• **YOUR INSTRUCTIONS**
Scan the lines below for the string "Notifications" and copy every one that has it.
━━ SOURCE INFORMATION ━━
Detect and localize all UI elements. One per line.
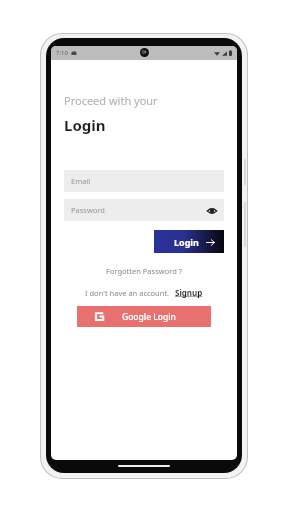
staticText: Proceed with your — [64, 93, 158, 108]
button[interactable]: Login — [154, 230, 224, 253]
button[interactable]: Google Login — [77, 306, 211, 327]
staticText: Login — [64, 115, 106, 135]
staticText: Password — [71, 205, 206, 215]
staticText: Email — [71, 176, 217, 186]
staticText: 7:10 — [56, 49, 68, 57]
button[interactable]: Signup — [175, 287, 203, 298]
button[interactable]: Password — [64, 199, 224, 221]
staticText: Signup — [175, 287, 203, 298]
button[interactable]: Show password — [206, 205, 217, 216]
staticText: Login — [174, 236, 199, 248]
button[interactable]: Forgotten Password ? — [102, 264, 186, 278]
staticText: Forgotten Password ? — [106, 266, 182, 276]
button[interactable]: Email — [64, 170, 224, 192]
staticText: I don't have an account. — [85, 288, 170, 298]
staticText: Google Login — [122, 311, 176, 323]
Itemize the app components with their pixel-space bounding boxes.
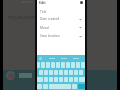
button[interactable] — [61, 62, 65, 68]
staticText: Save location — [40, 34, 79, 38]
button[interactable] — [59, 77, 63, 82]
button[interactable] — [44, 77, 48, 82]
button[interactable] — [59, 70, 63, 75]
button[interactable] — [69, 77, 73, 82]
staticText: Date created — [40, 17, 79, 21]
button[interactable]: Title — [37, 8, 85, 15]
staticText: my journal — [8, 14, 35, 21]
button[interactable] — [54, 77, 58, 82]
button[interactable] — [81, 62, 85, 68]
staticText: Edit — [39, 0, 46, 5]
button[interactable]: Save location — [37, 32, 85, 40]
button[interactable] — [79, 70, 83, 75]
button[interactable] — [37, 62, 40, 68]
button[interactable] — [39, 70, 43, 75]
staticText: Title — [40, 10, 82, 14]
button[interactable] — [37, 77, 43, 82]
button[interactable] — [44, 70, 48, 75]
button[interactable] — [37, 84, 42, 89]
button[interactable] — [71, 62, 75, 68]
button[interactable] — [49, 70, 53, 75]
button[interactable]: Profile — [6, 71, 15, 80]
button[interactable]: Mood — [37, 23, 85, 32]
button[interactable] — [54, 70, 58, 75]
button[interactable]: More options — [80, 1, 83, 4]
button[interactable] — [74, 77, 78, 82]
button[interactable] — [56, 62, 60, 68]
button[interactable] — [43, 84, 48, 89]
button[interactable] — [69, 70, 73, 75]
button[interactable]: Search — [39, 57, 42, 60]
staticText: Mood — [40, 26, 79, 30]
button[interactable]: Date created — [37, 15, 85, 23]
button[interactable] — [79, 77, 85, 82]
button[interactable] — [49, 84, 71, 89]
button[interactable] — [76, 62, 80, 68]
button[interactable] — [66, 62, 70, 68]
button[interactable] — [46, 62, 50, 68]
button[interactable] — [64, 77, 68, 82]
button[interactable] — [72, 84, 77, 89]
button[interactable] — [49, 77, 53, 82]
button[interactable] — [74, 70, 78, 75]
button[interactable] — [41, 62, 45, 68]
button[interactable] — [51, 62, 55, 68]
button[interactable] — [64, 70, 68, 75]
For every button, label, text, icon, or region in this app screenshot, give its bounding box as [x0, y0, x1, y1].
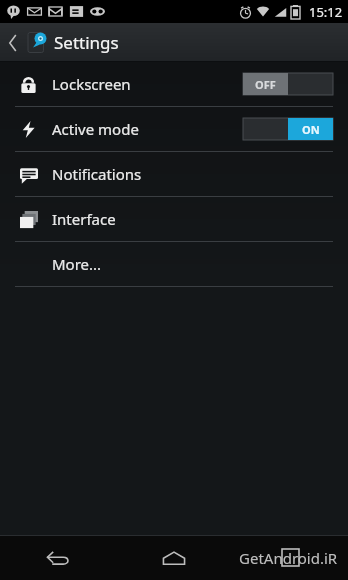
button[interactable]: Lockscreen [0, 62, 348, 106]
staticText: More... [52, 254, 102, 274]
button[interactable]: Active mode [0, 107, 348, 151]
staticText: Interface [52, 209, 116, 229]
button[interactable]: Toggle off [243, 73, 333, 95]
button[interactable]: Home [116, 535, 232, 580]
button[interactable]: More... [0, 242, 348, 286]
staticText: GetAndroid.iR [239, 548, 338, 568]
button[interactable]: Recent apps [232, 535, 348, 580]
staticText: Notifications [52, 164, 142, 184]
staticText: 15:12 [309, 3, 343, 21]
staticText: Settings [54, 31, 119, 54]
staticText: OFF [255, 77, 276, 92]
button[interactable]: Back [0, 535, 116, 580]
button[interactable]: Notifications [0, 152, 348, 196]
staticText: ON [302, 122, 320, 137]
button[interactable]: Navigate up [0, 23, 54, 62]
staticText: Lockscreen [52, 74, 131, 94]
button[interactable]: Toggle on [243, 118, 333, 140]
staticText: Active mode [52, 119, 139, 139]
button[interactable]: Interface [0, 197, 348, 241]
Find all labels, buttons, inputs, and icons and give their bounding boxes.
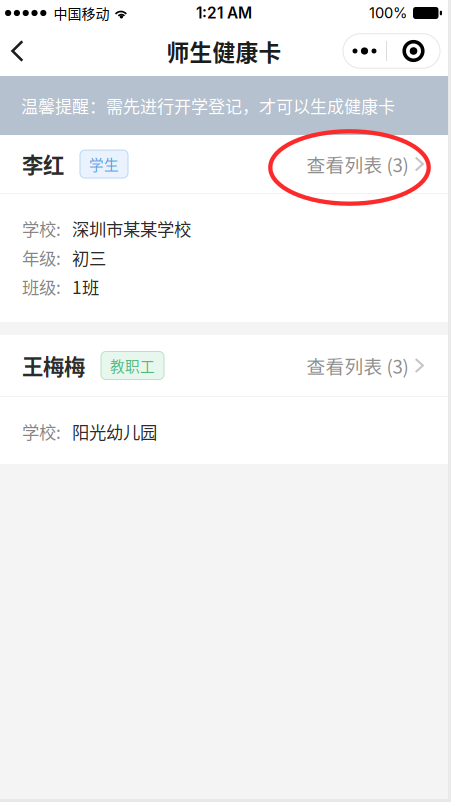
- staticText: 中国移动: [53, 3, 109, 23]
- staticText: 查看列表 (3): [307, 150, 409, 178]
- staticText: 学校:: [22, 419, 61, 444]
- button[interactable]: 查看列表 (3): [291, 138, 424, 190]
- staticText: 1班: [72, 274, 99, 299]
- staticText: 学生: [89, 153, 119, 175]
- staticText: 班级:: [22, 274, 61, 299]
- button[interactable]: Back: [0, 27, 42, 75]
- button[interactable]: More options: [343, 34, 440, 68]
- staticText: 王梅梅: [22, 350, 85, 381]
- staticText: 1:21 AM: [196, 4, 252, 22]
- staticText: 年级:: [22, 245, 61, 270]
- staticText: 李红: [22, 149, 64, 180]
- staticText: 温馨提醒：需先进行开学登记，才可以生成健康卡: [21, 93, 395, 118]
- staticText: 学校:: [22, 216, 61, 241]
- staticText: 深圳市某某学校: [72, 216, 191, 241]
- button[interactable]: 查看列表 (3): [291, 339, 424, 392]
- staticText: 教职工: [110, 355, 155, 376]
- staticText: 阳光幼儿园: [72, 419, 157, 444]
- staticText: 初三: [72, 245, 106, 270]
- staticText: 100%: [369, 4, 407, 22]
- staticText: 师生健康卡: [166, 35, 282, 67]
- staticText: 查看列表 (3): [307, 352, 409, 379]
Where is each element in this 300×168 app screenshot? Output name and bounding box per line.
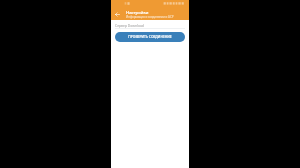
staticText: Сервер Download <box>115 23 144 28</box>
staticText: Настройки <box>126 10 149 16</box>
button[interactable]: Назад <box>111 8 123 20</box>
staticText: ПРОВЕРИТЬ СОЕДИНЕНИЕ <box>128 34 172 39</box>
staticText: Информация о соединении и ACP <box>126 15 174 19</box>
button[interactable]: ПРОВЕРИТЬ СОЕДИНЕНИЕ <box>115 32 185 42</box>
button[interactable]: Сервер Download <box>115 22 185 29</box>
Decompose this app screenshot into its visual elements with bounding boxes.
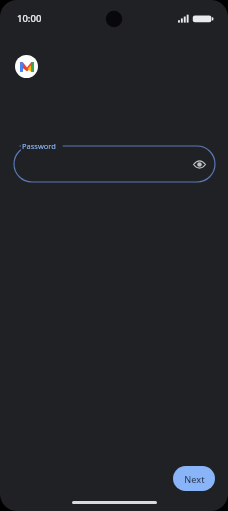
button[interactable]: Show password [188,153,210,175]
staticText: 10:00 [17,12,42,25]
button[interactable]: Next [173,466,215,491]
staticText: Next [184,473,205,485]
button[interactable]: Gmail [15,55,38,78]
button[interactable]: Show password [14,146,215,182]
staticText: Password [22,141,56,151]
━━━
• **ANSWER TO THE EXERCISE**
staticText: Notifications [52, 164, 142, 184]
button[interactable]: Notifications [0, 152, 348, 196]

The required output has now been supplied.